Point sur le virus ZIKA

16.04.2016

 

Bien qu’il existe un grand nombre de preuves circonstancielles concernant les séquelles pathologiques de l’infection à virus Zika, des lacunes considérables et cruciales dans les connaissances subsistent. Combler ces lacunes le plus rapidement possible est essentiel pour freiner la propagation du virus et, ce qui est plus important, limiter son impact sur la santé publique. Une collaboration et une coopération internationales en sont la clé. 

Entre la découverte du virus en 1947, et 2007, seuls 14 cas confirmés d’infection à virus Zika chez l’homme ont été documentés. À compter du 3 mars de cette année, 52 pays et territoires avaient rapporté une transmission locale du virus (41 depuis janvier 2015 seulement). Des cas importés ont été signalés dans toutes les régions du globe. Comme l’été approche dans l’hémisphère nord, une nouvelle flambée du nombre de cas est prévue.  

Pourtant, même à ce stade de l’épidémie, la prévalence réelle de l’infection à virus Zika est inconnue, tout comme l’ampleur de la relation entre le virus et les troubles neurologiques.  

On estime que 1,5 million de personnes ont été infectées au Brésil depuis le début de l’épidémie en avril 2015. Plus de 5 900 cas de microcéphalie ont été rapportés, mais seuls 1 687 ont été étudiés, et 82 cas uniquement ont été officiellement associés au virus Zika. La Colombie pourrait donner une indication plus précise de la prévalence des microcéphalies liées au virus Zika. Le pays a mis en place un programme national de surveillance dès le signalement des premiers cas en septembre dernier. Les chiffres issus de la Colombie révéleront si nous faisons face à une autre crise de santé publique identique à celle de la rubéole. 

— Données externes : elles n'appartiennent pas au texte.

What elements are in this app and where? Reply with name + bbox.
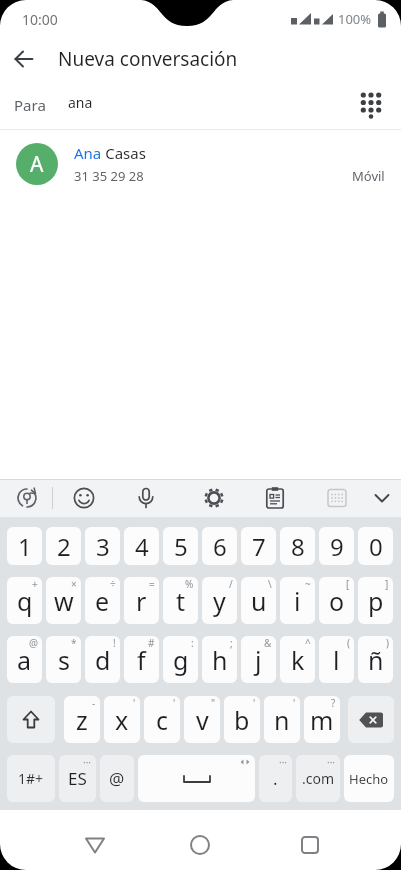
staticText: ; [230, 636, 233, 650]
button[interactable]: f [124, 636, 159, 683]
button[interactable]: 1 [7, 527, 42, 565]
button[interactable]: Hecho [344, 755, 394, 802]
button[interactable] [65, 479, 103, 517]
button[interactable]: d [85, 636, 120, 683]
button[interactable]: c [144, 696, 180, 743]
staticText: n [274, 703, 290, 737]
staticText: ] [385, 577, 389, 591]
button[interactable]: e [85, 577, 120, 624]
button[interactable]: a [7, 636, 42, 683]
button[interactable]: . [259, 755, 292, 802]
staticText: b [234, 703, 250, 737]
staticText: s [58, 643, 70, 677]
staticText: + [32, 577, 38, 591]
staticText: ··· [279, 755, 288, 769]
staticText: a [17, 643, 32, 677]
staticText: h [212, 643, 228, 677]
button[interactable] [195, 479, 233, 517]
button[interactable]: n [264, 696, 300, 743]
staticText: t [176, 584, 186, 618]
button[interactable]: w [46, 577, 81, 624]
button[interactable] [176, 821, 224, 869]
button[interactable]: 2 [46, 527, 81, 565]
button[interactable]: 1#+ [7, 755, 55, 802]
button[interactable]: z [64, 696, 100, 743]
button[interactable] [0, 38, 48, 80]
button[interactable]: v [184, 696, 220, 743]
staticText: ' [133, 696, 136, 710]
staticText: Nueva conversación [58, 46, 238, 72]
staticText: f [137, 643, 146, 677]
button[interactable]: y [202, 577, 237, 624]
button[interactable] [127, 479, 165, 517]
button[interactable]: ñ [358, 636, 393, 683]
button[interactable]: o [319, 577, 354, 624]
button[interactable]: q [7, 577, 42, 624]
button[interactable]: 5 [163, 527, 198, 565]
button[interactable] [138, 755, 255, 802]
staticText: Ana Casas [74, 143, 146, 163]
staticText: & [264, 636, 272, 650]
button[interactable] [256, 479, 294, 517]
button[interactable]: 9 [319, 527, 354, 565]
staticText: z [76, 703, 88, 737]
button[interactable]: g [163, 636, 198, 683]
button[interactable]: 8 [280, 527, 315, 565]
button[interactable]: 0 [358, 527, 393, 565]
button[interactable]: s [46, 636, 81, 683]
staticText: : [191, 636, 194, 650]
button[interactable]: b [224, 696, 260, 743]
button[interactable] [71, 821, 119, 869]
staticText: 2 [57, 530, 71, 563]
staticText: ñ [368, 643, 384, 677]
staticText: ! [113, 636, 116, 650]
button[interactable]: i [280, 577, 315, 624]
button[interactable]: .com [296, 755, 340, 802]
staticText: 10:00 [22, 10, 58, 29]
button[interactable] [7, 696, 55, 743]
staticText: i [294, 584, 301, 618]
staticText: \ [268, 577, 272, 591]
staticText: = [149, 577, 155, 591]
button[interactable] [349, 83, 393, 127]
button[interactable]: t [163, 577, 198, 624]
staticText: % [185, 577, 194, 591]
button[interactable] [8, 479, 46, 517]
staticText: l [333, 643, 340, 677]
button[interactable]: 4 [124, 527, 159, 565]
button[interactable]: p [358, 577, 393, 624]
button[interactable]: 6 [202, 527, 237, 565]
button[interactable]: 7 [241, 527, 276, 565]
button[interactable]: l [319, 636, 354, 683]
button[interactable] [286, 821, 334, 869]
staticText: [ [346, 577, 350, 591]
button[interactable]: h [202, 636, 237, 683]
button[interactable]: ES [59, 755, 96, 802]
staticText: d [95, 643, 111, 677]
staticText: v [196, 703, 209, 737]
staticText: ··· [83, 755, 92, 769]
staticText: ~ [305, 577, 311, 591]
staticText: .com [302, 769, 335, 788]
button[interactable]: @ [100, 755, 134, 802]
staticText: w [54, 584, 74, 618]
staticText: k [291, 643, 305, 677]
staticText: 3 [96, 530, 110, 563]
button[interactable]: r [124, 577, 159, 624]
staticText: ··· [327, 755, 336, 769]
button[interactable] [318, 479, 356, 517]
button[interactable]: k [280, 636, 315, 683]
staticText: 6 [213, 530, 227, 563]
staticText: ana [68, 93, 93, 112]
button[interactable]: m [304, 696, 340, 743]
staticText: ) [386, 636, 389, 650]
button[interactable] [348, 696, 394, 743]
staticText: c [156, 703, 169, 737]
staticText: 5 [174, 530, 188, 563]
button[interactable]: u [241, 577, 276, 624]
button[interactable]: A [0, 130, 401, 198]
button[interactable] [363, 479, 401, 517]
button[interactable]: 3 [85, 527, 120, 565]
button[interactable]: j [241, 636, 276, 683]
button[interactable]: x [104, 696, 140, 743]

Des rapports de cas sporadiques de syndrome de Guillain-Barré et de myélite aiguë associés au virus Zika ont été rapportés, et l’on sait que 14 industries pharmaceutiques différentes sont impliquées dans le développement d’un vaccin. Mais ces progrès restent désordonnés et isolés.  

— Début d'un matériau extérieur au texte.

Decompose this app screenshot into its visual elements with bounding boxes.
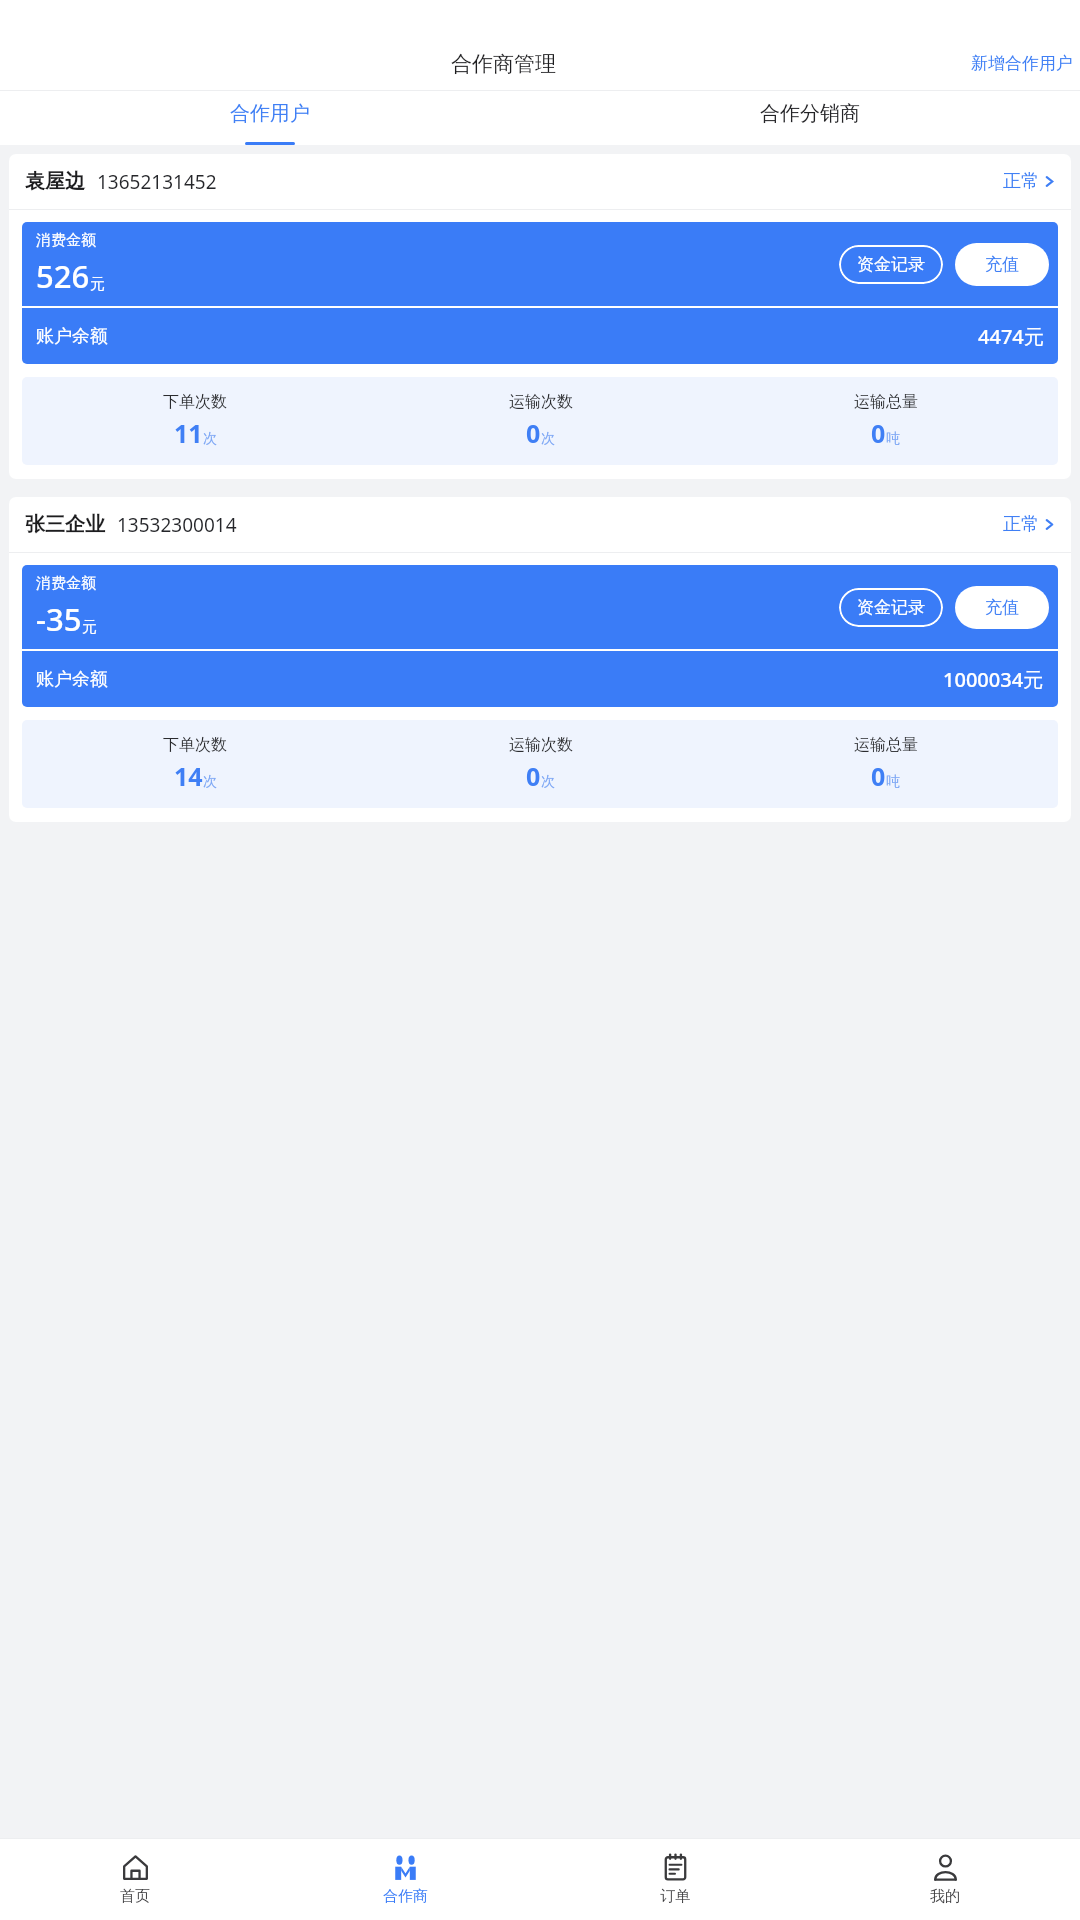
staticText: 合作商管理	[451, 51, 556, 77]
staticText: 下单次数	[163, 392, 227, 412]
staticText: 正常	[1003, 513, 1039, 536]
staticText: 合作商	[383, 1887, 428, 1906]
staticText: 账户余额	[36, 325, 108, 348]
staticText: 0	[526, 759, 541, 793]
staticText: 13532300014	[117, 512, 237, 538]
button[interactable]: 合作商	[270, 1839, 540, 1920]
staticText: 充值	[985, 597, 1019, 618]
button[interactable]: 充值	[955, 586, 1049, 629]
staticText: 账户余额	[36, 668, 108, 691]
button[interactable]: 充值	[955, 243, 1049, 286]
button[interactable]: 合作分销商	[540, 90, 1080, 145]
staticText: 元	[82, 618, 97, 637]
staticText: 正常	[1003, 170, 1039, 193]
staticText: 14	[174, 759, 203, 793]
button[interactable]: 我的	[810, 1839, 1080, 1920]
staticText: 首页	[120, 1887, 150, 1906]
staticText: -35	[36, 598, 82, 640]
staticText: 吨	[886, 430, 900, 448]
staticText: 消费金额	[36, 574, 96, 593]
staticText: 运输次数	[509, 735, 573, 755]
staticText: 我的	[930, 1887, 960, 1906]
staticText: 消费金额	[36, 231, 96, 250]
staticText: 次	[541, 773, 555, 791]
staticText: 元	[90, 275, 105, 294]
staticText: 运输总量	[854, 392, 918, 412]
staticText: 张三企业	[25, 512, 105, 537]
staticText: 下单次数	[163, 735, 227, 755]
staticText: 次	[203, 430, 217, 448]
staticText: 吨	[886, 773, 900, 791]
staticText: 次	[541, 430, 555, 448]
staticText: 资金记录	[857, 254, 925, 275]
staticText: 资金记录	[857, 597, 925, 618]
button[interactable]: 订单	[540, 1839, 810, 1920]
staticText: 13652131452	[97, 169, 217, 195]
staticText: 充值	[985, 254, 1019, 275]
staticText: 次	[203, 773, 217, 791]
staticText: 0	[871, 759, 886, 793]
staticText: 11	[174, 416, 203, 450]
button[interactable]: 资金记录	[839, 245, 943, 284]
staticText: 4474元	[978, 323, 1044, 350]
staticText: 运输总量	[854, 735, 918, 755]
staticText: 运输次数	[509, 392, 573, 412]
button[interactable]: 张三企业	[9, 497, 1071, 822]
staticText: 0	[871, 416, 886, 450]
staticText: 1000034元	[943, 666, 1044, 693]
staticText: 袁屋边	[25, 169, 85, 194]
button[interactable]: 新增合作用户	[964, 45, 1080, 82]
staticText: 合作分销商	[760, 101, 860, 126]
button[interactable]: 资金记录	[839, 588, 943, 627]
staticText: 合作用户	[230, 101, 310, 126]
button[interactable]: 袁屋边	[9, 154, 1071, 479]
button[interactable]: 首页	[0, 1839, 270, 1920]
staticText: 526	[36, 255, 90, 297]
staticText: 新增合作用户	[971, 53, 1073, 74]
staticText: 订单	[660, 1887, 690, 1906]
button[interactable]: 合作用户	[0, 90, 540, 145]
staticText: 0	[526, 416, 541, 450]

Si nous voulons éviter les critiques formulées par la communauté de recherche internationale et par les agences de veille sanitaire suite à l’épidémie du virus Ebola, une collaboration et coopération internationales doivent être une priorité. Une harmonisation des mesures de surveillance et un partage central des informations sont désormais vitaux. Si le projet Génome humain nous a enseigné une chose, c’est bien qu’un partenariat aboutit à des résultats tangibles en très peu de temps. Et s’il est une situation dans laquelle des résultats concrets et immédiats sont nécessaires, c’est bien l’épidémie du virus Zika.